Nazir 23: Paving the Road of Good Intentions

By: Rabbi Jay Kelman |
One of the long standing debates in ethical theory is whether it is actions or intentions that determines the ethical probity of our actions. There is little doubt that in our bottom line oriented society it is actions that count. We reward success, not noble intent. We treat attempted murder much differently than actual murder; though in reality the only difference is that a murderer has better aim.
"The road to hell is paved with good intentions" pretty well sums up the societal attitude.
 
In many ways Jewish thought agrees with this attitude. Jewish law also treats attempted murder differently that murder itself. That actions matter most is summed up in the teaching that "one should always be involved in Torah and Mitzvot shelo lishma, not for their own sake, shimitoch shelo lishma bah lishmah, as from the wrong motives one comes to the proper motives (Nazir 23b). If mitzvoth have inherent value - and they do - it matters little what one's intent is. We have do what needs to be done and feeling or intent matters little. This is especially true in mitzvoth between man and man where, even if less than properly motivated, if I help you, you are helped even if I have no interest in acting to help you. It is instructive that the highest level of tzedakah is providing a job for someone else allowing that person to become self-sufficient, despite the fact that ninety-eight times out of a hundred one provides a job to others to benefit themselves. 
Yet somehow for a religiously motivated person this does not seem quite right. Can it really be that actions reign supreme, especially being that the results of our actions are often beyond our control?

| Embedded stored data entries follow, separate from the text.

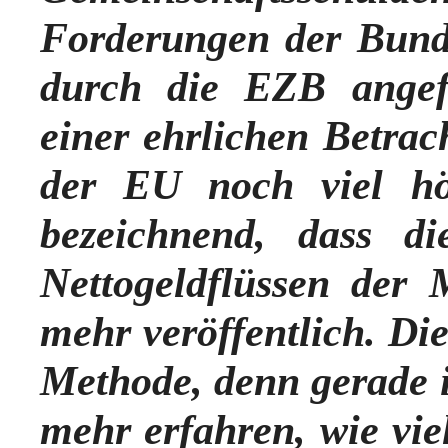
Forderungen der Bund
durch die EZB angefa
einer ehrlichen Betrac
der EU noch viel h
bezeichnend, dass d
Nettogeldflüssen der 
mehr veröffentlich. Die
Methode, denn gerade 
mehr erfahren, wie vie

Surely G-d who knows our innermost thoughts (better than we know them ourselves) wants those thoughts to be of noble intent. "The Merciful One desires our hearts" (Sanhedrin 106b). 
"A woman who took a nazirite vow and was [illicitly] drinking wine and defiling herself with the dead she is to be punished with lashes. [However] if her husband had annulled her vow but she did not know that he had done so and was drinking wine and defiling herself with the dead she is not to be punished with lashes" (Nedarim 23a).
This is quite an amazing teaching. By luck of the draw the woman escapes punishment. Tried as she may, she did nothing wrong. Yet such is only here on earth. From a heavenly perspective she requires atonement. After all are her actions or intent really any different just because her husband -unbeknownst to her - annulled the vow?
"Our Rabbis taught: 'Her husband made them void, and the Lord will forgive her' (Bamidbar 30:13), Scripture is speaking of a woman whose husband has declared her [vow] void without her knowledge". True no unlawful act was committed. But that was not for lack of trying. And while one may be innocent in a human court such is not so in the Divine court of justice.  And so, "when Rabbi Akiva reached this verse he wept: 'For if one who intended to take swine's flesh and by chance takes lamb's flesh stands is in need of atonement and forgiveness, how much more so does one who intended to take swine's flesh and actually took it, stand in need of atonement'?" Intentions do matter even if no untoward act was committed.  
 
That it was Rabbi Akiva, the eternal optimist of the Jewish people, the one who could see hope while others saw despair, the one who while being tortured by the Romans could be thankful for the opportunity to fulfill the precept to love G-d with all one's soul, could be brought to tears for a "simple" unsuccessful intent to sin tells us all we need to know. G-d can throw what He wants at us but we will not despair, but if man just tries to sin - that is a horrible tragedy. 
 
The Gemara continues. "And if any one sin, and do any of the things which the Lord has commanded not to be done, though he does not know it, he is guilty, and shall bear his iniquity" (Vayikra 5:17). The verse as understood by our Sages refers to a doubtful sin where one consumes meat thinking it is kosher and then discovers that they may not have been such. There is is now uncertainty as to whether forbidden fats were eaten. If in the case above the intent was wrong but the action permissible, in this case it is the action that is (potentially) sinful despite the fact that there was no intent to sin. Here too atonement is needed. If in such a case where no prohibition may have been done one must "bear his iniquity" how much more so when one knowingly, by intent and action, sinned. 
 
Interestingly, especially at this time of year, the Ramah in his glosses to the Shulchan Aruch (Orach Chaim, 602) notes that in examining areas for improvement during the aseret yemi teshuva one should pay extra attention to areas where we are in doubt as to whether we actually sinned. One can only effectively begin the teshuva process when one knows they did something wrong. However if one is uncertain that anything wrong was done one is most unlikely to do teshuva - after all what is there to repent for? 

We must especially examine those areas where on the surface all appears fine - but beneath it lay areas for improvement. Such is true in business, athletics, social services and all areas of life. It is certainly true as we prepare for Yom Kippur.